本論では米国の事例を中心に、都市再生事業における関係者間のパートナーシップのあり方及び事業資金の調達手法を調べ、日本における新たな事業展開の方向について考察した。パートナーシップについては、最近、米国でNPOとの関係が急速に高まっていることから、本論でも彼らの関わり方に着目している。さらに、筆者は都市再生事業の内容に応じた適切なパートナーシップの構築が、結果的には市場からの投資資金の導入を容易にすると考えており、このような観点から、複数の事業事例について検討を行った。
2.
度重なる景気対策は、国と地方の財政事情を深刻な状況に追いやった。このため規模の大きな都市再生事業を財政資金によって実施することは従来よりも難しくなっている。日本の都市再生事業の主体は地方公共団体であるが、最大の財政規模を持つ東京都でも大幅な予算削減を行わざるを得なくなった。地方公共団体の期待は都市基盤整備公団、金融公庫資金、地方振興整備公団、民間都市開発推進機構などに注がれているが、いずれも財投改革の影響や財務内容改善の課題を抱えており、事業着手と資金投下は慎重にならざるを得まい。
3.
米国でも財政資金の効率的利用が大きな課題となっている。公営住宅再生事業に供与する補助金を最も有効に活用させるため、住宅都市開発省(HUD)は各地の住宅公社を競合させる方針をとっている。しかも、補助金供与の審査条件として、当該補助金を梃子にした民間資金の導入策を提示するようHUDは公社に義務付けている。ニューアーク住宅公社(NHA)による公営住宅再生事業Stella Wright Homeの場合、当該事業の一部にNCC(※1)などの大手非営利組織(NPO)が側面から参画することによって、3,500万ドルの補助金供与が認められた。
(※1) NCC: New Community Corporation
4.
ニューヨーク市、住宅保存開発局(HPD)の事業プログラムには、当初から大手NPOであるLISC(※2)やNYCHP(※3)がHPDのパートナーとして組み込まれている。HPDはこれらパートナーの資金を活用し、CDCs(※4)に公営住宅の運営を引き継がせる事業や、ハーレム地域において1億ドル強の商業施設やコンドミニアム開発事業等を実現させ、荒廃した地域を再生させようとしている。パートナーにとってもNPOとしての社会的使命を実現していくためには、許認可権を持つ公共部門とのパートナーシップ構築が望ましい。

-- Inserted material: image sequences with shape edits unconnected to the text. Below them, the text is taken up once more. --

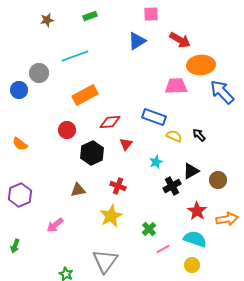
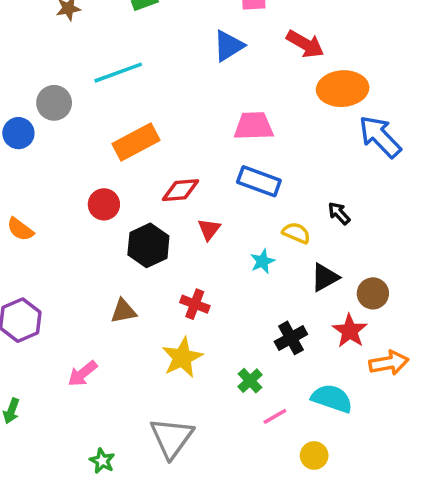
pink trapezoid: (176, 86) -> (254, 126), moved
yellow semicircle: (174, 136) -> (296, 233), moved
black cross: (172, 186) -> (291, 338), moved
red star: (197, 211) -> (350, 331), moved
yellow circle: (192, 265) -> (314, 455), moved

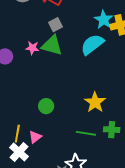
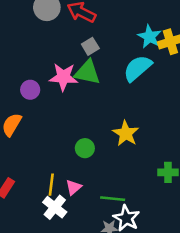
pink star: (32, 48) -> (63, 77), size x1.6
yellow star: (95, 102) -> (126, 133), moved
green line: (86, 133) -> (113, 199), moved

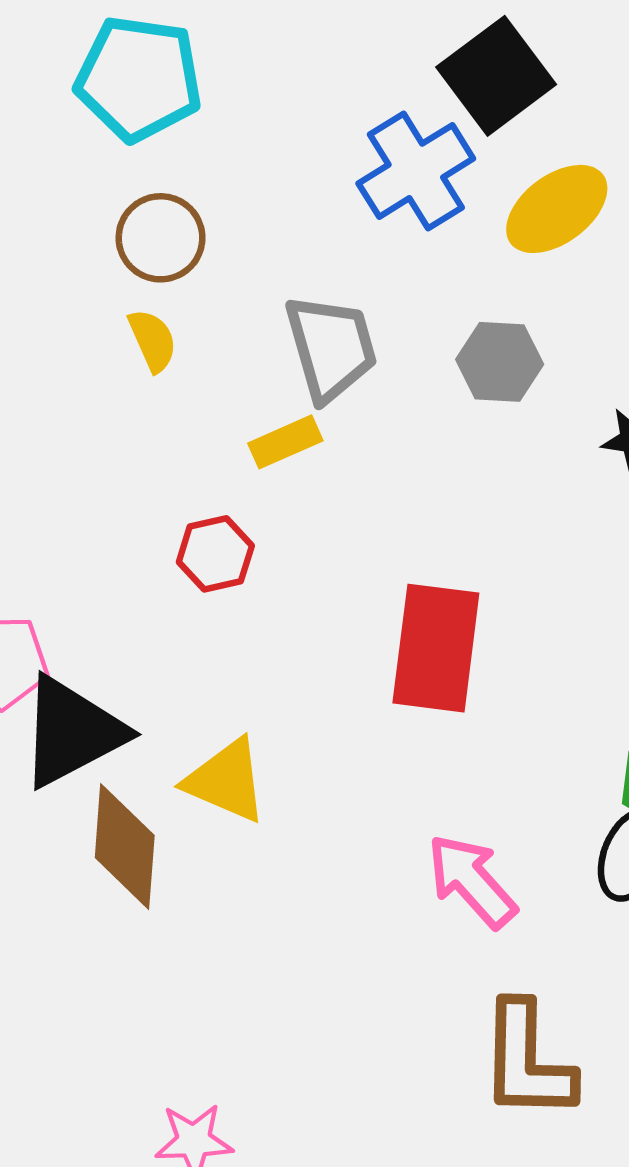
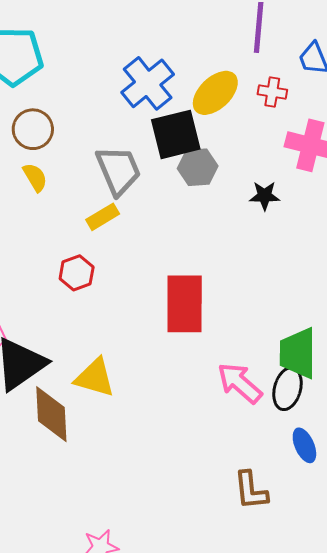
black square: (496, 76) -> (176, 134), moved, turned 30
pink arrow: (472, 881) -> (240, 383), moved
brown L-shape: (527, 1061) -> (251, 490), size x0.7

(※2) LISC: Local Initiative Support Corporation、(※3) NYCHP: New York City Housing Partnership
(※4) Community Development Corporations
5.
ボストンではBRA(※5)が数多くの再開発事業や都市再生事業を実施してきた。BRAの資産規模は小さいが、ボストン市全域の都市計画に責任と許認可権を有し、同市で最長の事業経験を持つ。この点は、国際コンベンション・センター事業資金の市を通じた起債による調達時においても、業務を確実に遂行しうるという観点から投資家に評価されている。また、ワシントン・ストリート再生事業では、公的機関であるBRAが、再生事業を行う民間ディベロッパーに対し先行して融資を行ったことによって、民間融資が沿道の再生事業に継続的に投下されるきっかけを生んだ。BRAは、自ら将来の街並み形成を担保し、場合によっては民間ディベロッパーに替わって自らの力で事業を推進する能力を持つ。それだけに、完成しなければ収益を生まない開発型事業や都市再生事業等に参加する民間パートナーや投資家等にとって、その存在は、着工時点で完成が保証されていることに等しい効果を持つ。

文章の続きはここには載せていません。